Unlike many STEM problems, merely modeling formal structures and direct causal relationships may not suffice to capture the broader state space inherent in these open domains. Consequently, another prevalent approach involves integrating models with external search tools. These tools can query vast information sources such as the internet (e.g., Yao et al. 2023; DeepResearch) or access local databases and user-specific data (like personal health records).

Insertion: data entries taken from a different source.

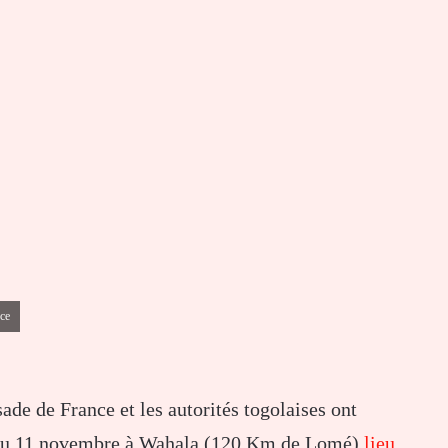
ce
e de France et les autorités togolaises ont
 du 11 novembre à Wahala (120 Km de Lomé)
lieu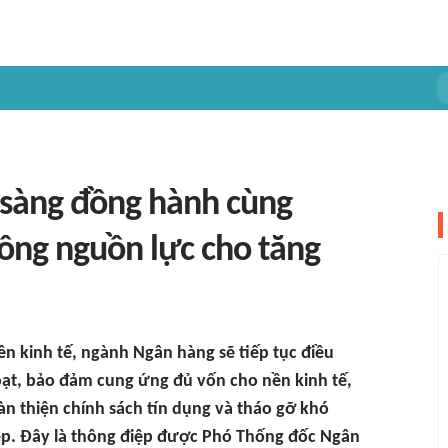
sàng đồng hành cùng
ông nguồn lực cho tăng
nền kinh tế, ngành Ngân hàng sẽ tiếp tục điều
hoạt, bảo đảm cung ứng đủ vốn cho nền kinh tế,
àn thiện chính sách tín dụng và tháo gỡ khó
ệp. Đây là thông điệp được Phó Thống đốc Ngân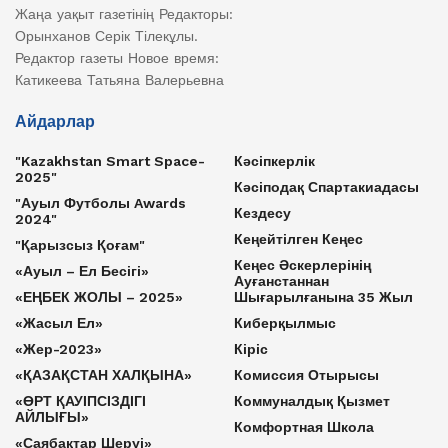
Жаңа уақыт газетінің Редакторы:
Орынханов Серік Тілекұлы.
Редактор газеты Новое время:
Катикеева Татьяна Валерьевна
Айдарлар
"Kazakhstan Smart Space-
Кәсіпкерлік
2025"
Кәсіподақ Спартакиадасы
"Ауыл Футболы Awards
Кездесу
2024"
Кеңейтілген Кеңес
"Қарызсыз Қоғам"
Кеңес Әскерлерінің
«Ауыл – Ел Бесігі»
Ауғанстаннан
«ЕҢБЕК ЖОЛЫ – 2025»
Шығарылғанына 35 Жыл
«Жасыл Ел»
Киберқылмыс
«Жер-2023»
Кіріс
«ҚАЗАҚСТАН ХАЛҚЫНА»
Комиссия Отырысы
«ӨРТ ҚАУІПСІЗДІГІ
Коммуналдық Қызмет
АЙЛЫҒЫ»
Комфортная Школа
«Саябақтар Шеруі»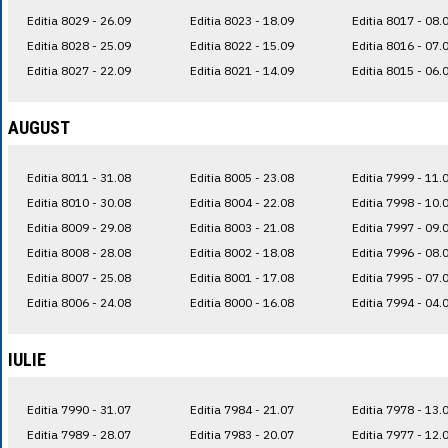
Editia 8029 - 26.09
Editia 8023 - 18.09
Editia 8017 - 08.
Editia 8028 - 25.09
Editia 8022 - 15.09
Editia 8016 - 07.
Editia 8027 - 22.09
Editia 8021 - 14.09
Editia 8015 - 06.
AUGUST
Editia 8011 - 31.08
Editia 8005 - 23.08
Editia 7999 - 11.
Editia 8010 - 30.08
Editia 8004 - 22.08
Editia 7998 - 10.
Editia 8009 - 29.08
Editia 8003 - 21.08
Editia 7997 - 09.
Editia 8008 - 28.08
Editia 8002 - 18.08
Editia 7996 - 08.
Editia 8007 - 25.08
Editia 8001 - 17.08
Editia 7995 - 07.
Editia 8006 - 24.08
Editia 8000 - 16.08
Editia 7994 - 04.
IULIE
Editia 7990 - 31.07
Editia 7984 - 21.07
Editia 7978 - 13.
Editia 7989 - 28.07
Editia 7983 - 20.07
Editia 7977 - 12.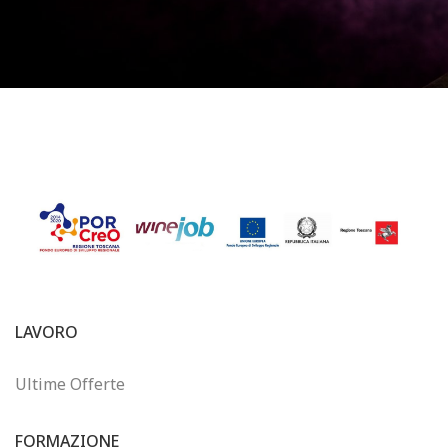
LAVORO
Ultime Offerte
FORMAZIONE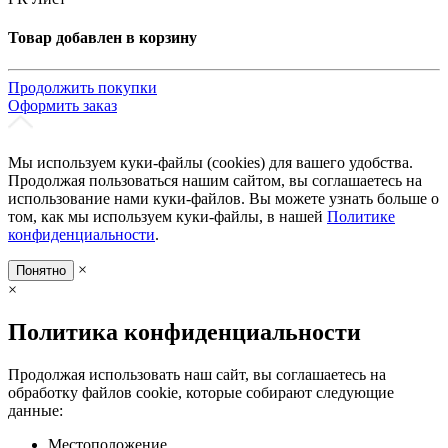
Товар добавлен в корзину
Продолжить покупки
Оформить заказ
Мы используем куки-файлы (cookies) для вашего удобства.
Продолжая пользоваться нашим сайтом, вы соглашаетесь на
использование нами куки-файлов. Вы можете узнать больше о
том, как мы используем куки-файлы, в нашей
Политике
конфиденциальности
.
×
Понятно
×
Политика конфиденциальности
Продолжая использовать наш сайт, вы соглашаетесь на
обработку файлов cookie, которые собирают следующие
данные:
Местоположение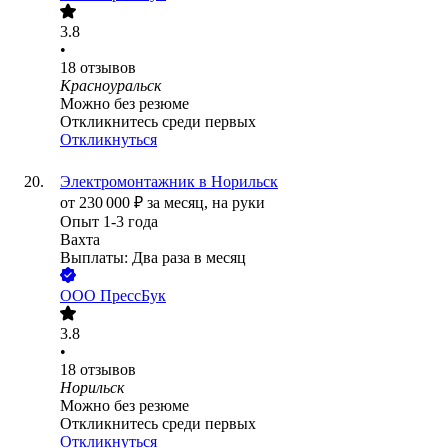
3.8
•
18
отзывов
Красноуральск
Можно без резюме
Откликнитесь среди первых
Откликнуться
Электромонтажник в Норильск
от
230 000
₽
за месяц,
на руки
Опыт 1-3 года
Вахта
Выплаты: Два раза в месяц
ООО
ПрессБук
3.8
•
18
отзывов
Норильск
Можно без резюме
Откликнитесь среди первых
Откликнуться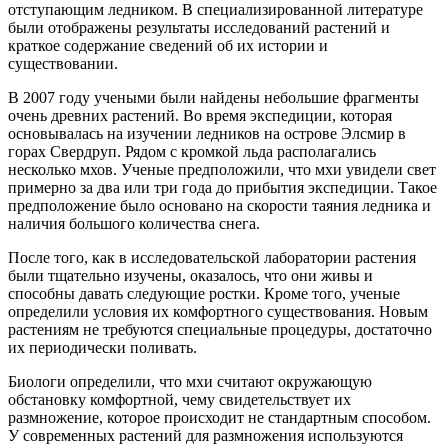
отступающим ледником. В специализированной литературе
были отображены результаты исследований растений и
краткое содержание сведений об их истории и
существовании.
В 2007 году учеными были найдены небольшие фрагменты
очень древних растений. Во время экспедиции, которая
основывалась на изучении ледников на острове Элсмир в
горах Свердруп. Рядом с кромкой льда располагались
несколько мхов. Ученые предположили, что мхи увидели свет
примерно за два или три года до прибытия экспедиции. Такое
предположение было основано на скорости таяния ледника и
наличия большого количества снега.
После того, как в исследовательской лаборатории растения
были тщательно изучены, оказалось, что они живы и
способны давать следующие ростки. Кроме того, ученые
определили условия их комфортного существования. Новым
растениям не требуются специальные процедуры, достаточно
их периодически поливать.
Биологи определили, что мхи считают окружающую
обстановку комфортной, чему свидетельствует их
размножение, которое происходит не стандартным способом.
У современных растений для размножения используются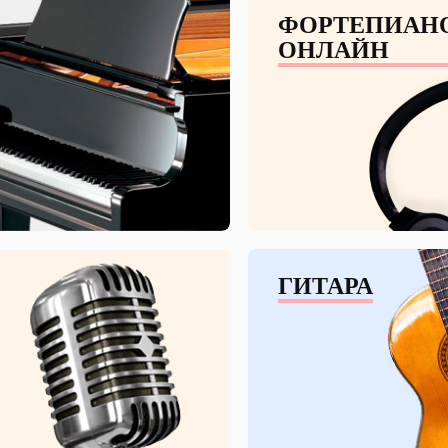
ФОРТЕПИАН
ОНЛАЙН
ГИТАРА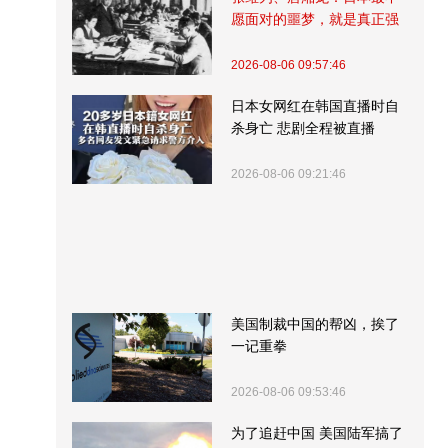
愿面对的噩梦，就是真正强
大的中国
2026-08-06 09:57:46
日本女网红在韩国直播时自
杀身亡 悲剧全程被直播
2026-08-06 09:21:46
美国制裁中国的帮凶，挨了
一记重拳
2026-08-06 09:53:46
为了追赶中国 美国陆军搞了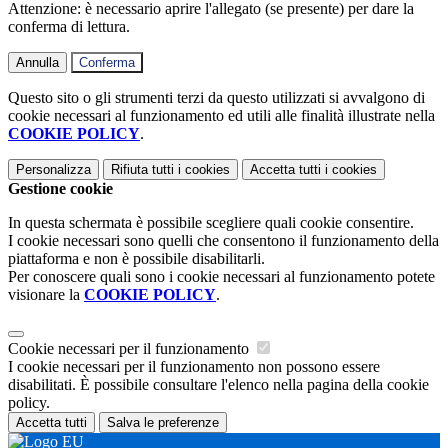
Attenzione: è necessario aprire l'allegato (se presente) per dare la
conferma di lettura.
Annulla
Conferma
Questo sito o gli strumenti terzi da questo utilizzati si avvalgono di
cookie necessari al funzionamento ed utili alle finalità illustrate nella
COOKIE POLICY
.
Personalizza
Rifiuta tutti
i cookies
Accetta tutti
i cookies
Gestione cookie
In questa schermata è possibile scegliere quali cookie consentire.
I cookie necessari sono quelli che consentono il funzionamento della
piattaforma e non è possibile disabilitarli.
Per conoscere quali sono i cookie necessari al funzionamento potete
visionare la
COOKIE POLICY
.
Cookie necessari per il funzionamento
I cookie necessari per il funzionamento non possono essere
disabilitati. È possibile consultare l'elenco nella pagina della cookie
policy.
Accetta tutti
Salva le preferenze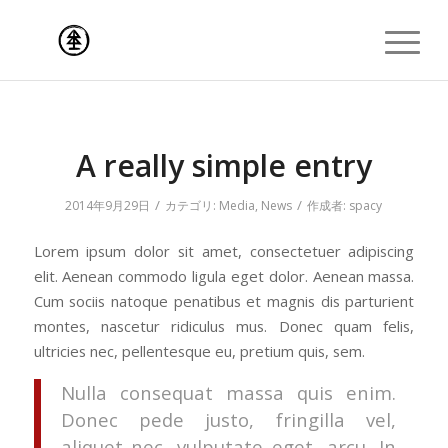
A really simple entry
/
/
2014年9月29日
カテゴリ:
Media
,
News
作成者:
spacy
Lorem ipsum dolor sit amet, consectetuer adipiscing
elit. Aenean commodo ligula eget dolor. Aenean massa.
Cum sociis natoque penatibus et magnis dis parturient
montes, nascetur ridiculus mus. Donec quam felis,
ultricies nec, pellentesque eu, pretium quis, sem.
Nulla consequat massa quis enim.
Donec pede justo, fringilla vel,
aliquet nec, vulputate eget, arcu. In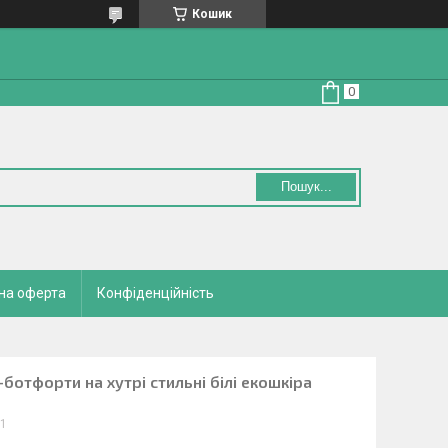
Кошик
Пошук...
на оферта
Конфіденційність
ботфорти на хутрі стильні білі екошкіра
/1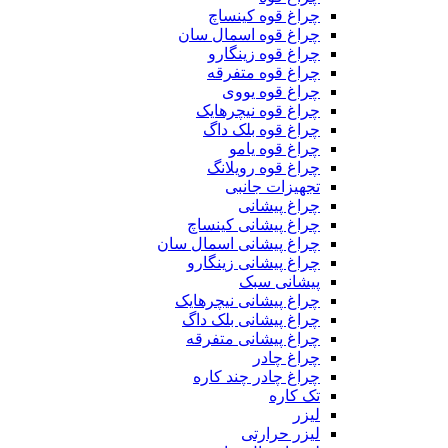
چراغ قوه کینساچ
چراغ قوه اسمال سان
چراغ قوه زینگارو
چراغ قوه متفرقه
چراغ قوه یووی
چراغ قوه نیچرهایک
چراغ قوه بلک‌ داگ
چراغ قوه یامو
چراغ قوه رویلانگ
تجهیزات جانبی
چراغ پیشانی
چراغ پیشانی کینساچ
چراغ پیشانی اسمال سان
چراغ پیشانی زینگارو
پیشانی سبک
چراغ پیشانی نیچرهایک
چراغ پیشانی بلک داگ
چراغ پیشانی متفرقه
چراغ چادر
چراغ چادر چند کاره
تک کاره
لیزر
لیزر حرارتی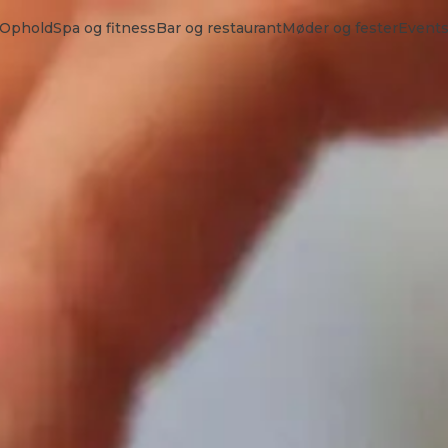
Ophold
Spa og fitness
Bar og restaurant
Møder og fester
Event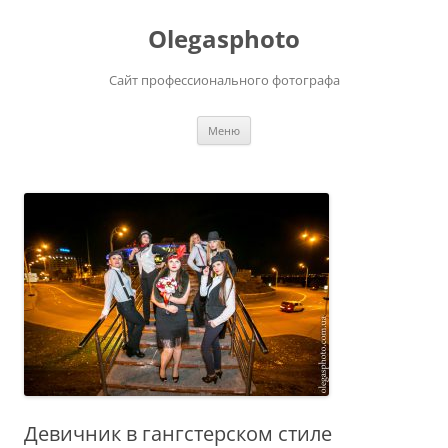
Olegasphoto
Сайт профессионального фотографа
Перейти
Меню
к
содержимому
Девичник в гангстерском стиле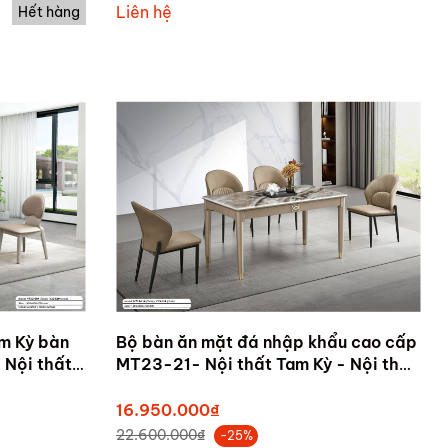
thất Quảng Nam
Liên hệ
Hết hàng
am Kỳ bàn
Bộ bàn ăn mặt đá nhập khẩu cao cấp
 Nội thất
MT23-21- Nội thất Tam Kỳ - Nội thất
Nam
Quảng Nam
16.950.000₫
22.600.000₫
-25%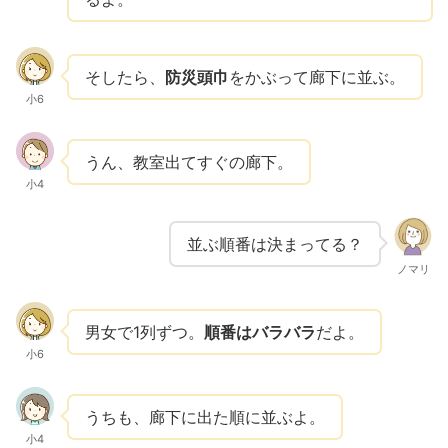
そしたら、
防災頭巾
をかぶって廊下に並ぶ。
小6
うん、教室出てすぐの廊下。
小4
並ぶ順番は決まってる？
ノマリ
男女で1列ずつ。
順番はバラバラ
だよ。
小6
うちも、廊下に出た順に並ぶよ。
小4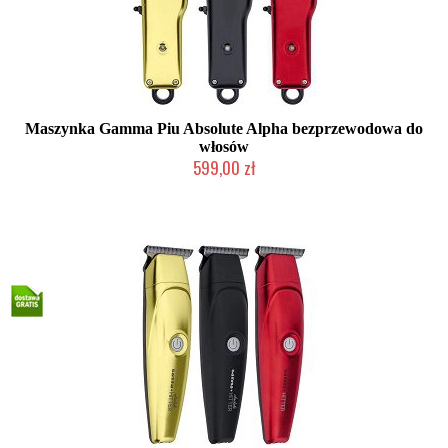
Maszynka Gamma Piu Absolute Alpha bezprzewodowa do
włosów
599,00 zł
Mała ilość (wysyłka w 24h)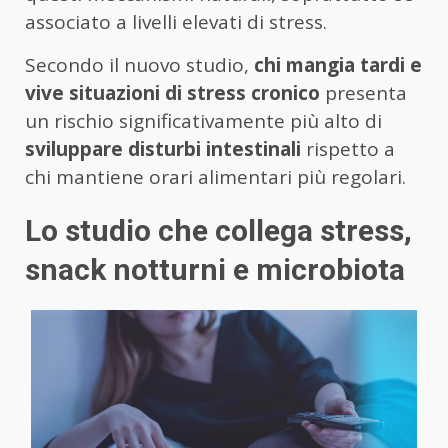
associato a livelli elevati di stress.
Secondo il nuovo studio,
chi mangia tardi e
vive situazioni di stress cronico
presenta
un rischio significativamente più alto di
sviluppare disturbi intestinali
rispetto a
chi mantiene orari alimentari più regolari.
Lo studio che collega stress,
snack notturni e microbiota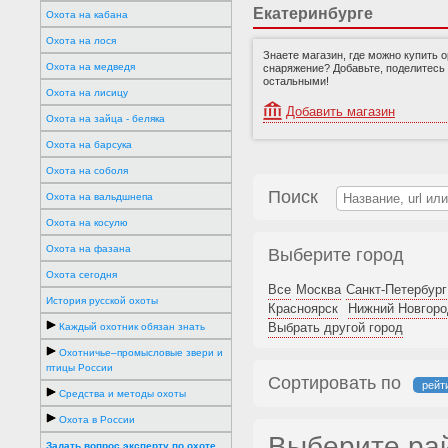
Екатеринбурге
Охота на кабана
Охота на лося
Знаете магазин, где можно купить 
Охота на медведя
снаряжение? Добавьте, поделитесь
остальными!
Охота на лисицу
Добавить магазин
Охота на зайца - беляка
Охота на барсука
Охота на соболя
Поиск
Охота на вальдшнепа
Охота на косулю
Охота на фазана
Выберите город
Охота сегодня
Все
Москва
Санкт-Петербург
История русской охоты
Красноярск
Нижний Новгоро
Выбрать другой город
Каждый охотник обязан знать
Охотничье–промысловые звери и
птицы России
Сортировать по
рейт
Средства и методы охоты
Охота в России
Выберите ра
Задать вопрос эксперту по охоте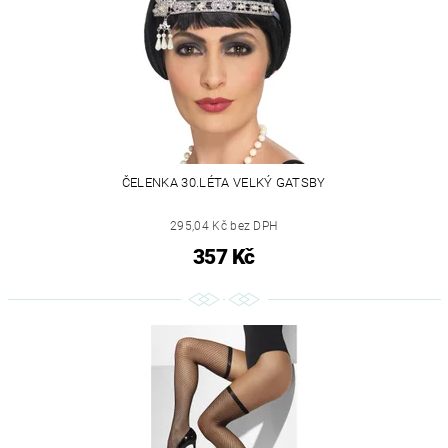
ČELENKA 30.LÉTA VELKÝ GATSBY
295,04 Kč bez DPH
357 Kč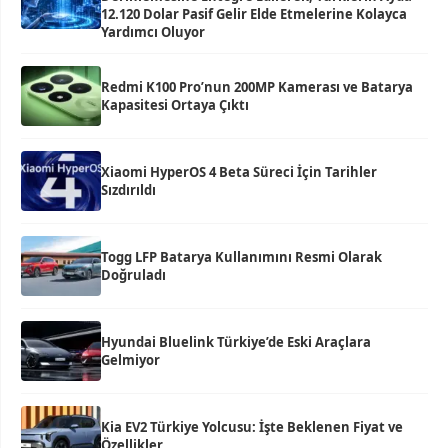
12.120 Dolar Pasif Gelir Elde Etmelerine Kolayca
Yardımcı Oluyor
Redmi K100 Pro’nun 200MP Kamerası ve Batarya
Kapasitesi Ortaya Çıktı
Xiaomi HyperOS 4 Beta Süreci İçin Tarihler
Sızdırıldı
Togg LFP Batarya Kullanımını Resmi Olarak
Doğruladı
Hyundai Bluelink Türkiye’de Eski Araçlara
Gelmiyor
Kia EV2 Türkiye Yolcusu: İşte Beklenen Fiyat ve
Özellikler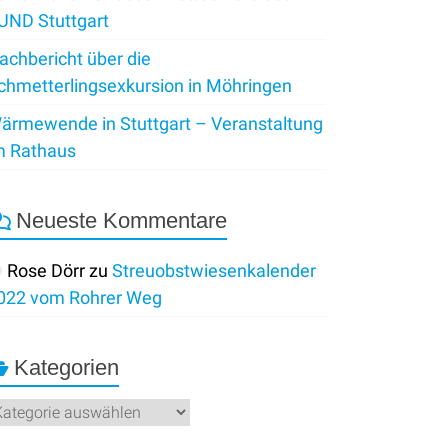
UND Stuttgart
achbericht über die
chmetterlingsexkursion in Möhringen
ärmewende in Stuttgart – Veranstaltung
m Rathaus
Neueste Kommentare
Rose Dörr
zu
Streuobstwiesenkalender
022 vom Rohrer Weg
Kategorien
ategorien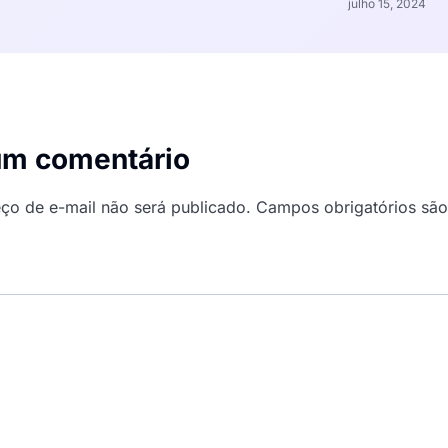
julho 15, 2024
um comentário
ço de e-mail não será publicado.
Campos obrigatórios sã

Based on the retrieved information, the model can then engage in step-by-step reasoning, with the added capability to reflect upon new data, correct previous inferences, and refine its reasoning decisions.

The Future of Reasoning

By utilizing the core idea of CoT with a suite of training techniques like SFT and RL, commendable reasoning performance has been achieved in STEM domains, enabling models to generate clear, human-readable intermediate problem-solving steps. Furthermore, by modeling knowledge structures and integrating external search tools, it may be possible to establish rigorous verification conditions even in open-ended domains. This could potentially allow models to exhibit robust reasoning capabilities in such open-world scenarios (e.g., building a diamond palace from scratch in Minecraft or surviving alone for 100 days in Project Zomboid), and it is anticipated that reasoning experiments will increasingly transition from STEM fields into these broader contexts.

Concurrently, a distinct perspective posits that current AI, by learning primarily from human knowledge and data, might also inherit human limitations. To enable AI to potentially surpass human intellect, future AI should increasingly learn from its own experiences interacting with the world. (i.e., Silver et al. 2025). Realizing this vision necessitates substantial and sustained improvements in model performance within open-ended domains. This involves a shift from domain-specific reasoning, which often relies on extensive scaffolding and bespoke engineering, towards a generalized reasoning ability applicable across a vast spectrum of tasks.

Another promising direction involves using the test-time scaling law (e.g., snell et al. 2024; Wu et al. 2025; Muennighoff et al. 2025) to endow models with online learning capabilities. Through RL and sampling strategies, high-quality reasoning processes can be identified, collected, and subsequently fed back to refine the base model, iteratively enhancing specific performance aspects (e.g., Behrouz et al. 2024; DeepSeek-AI 2025).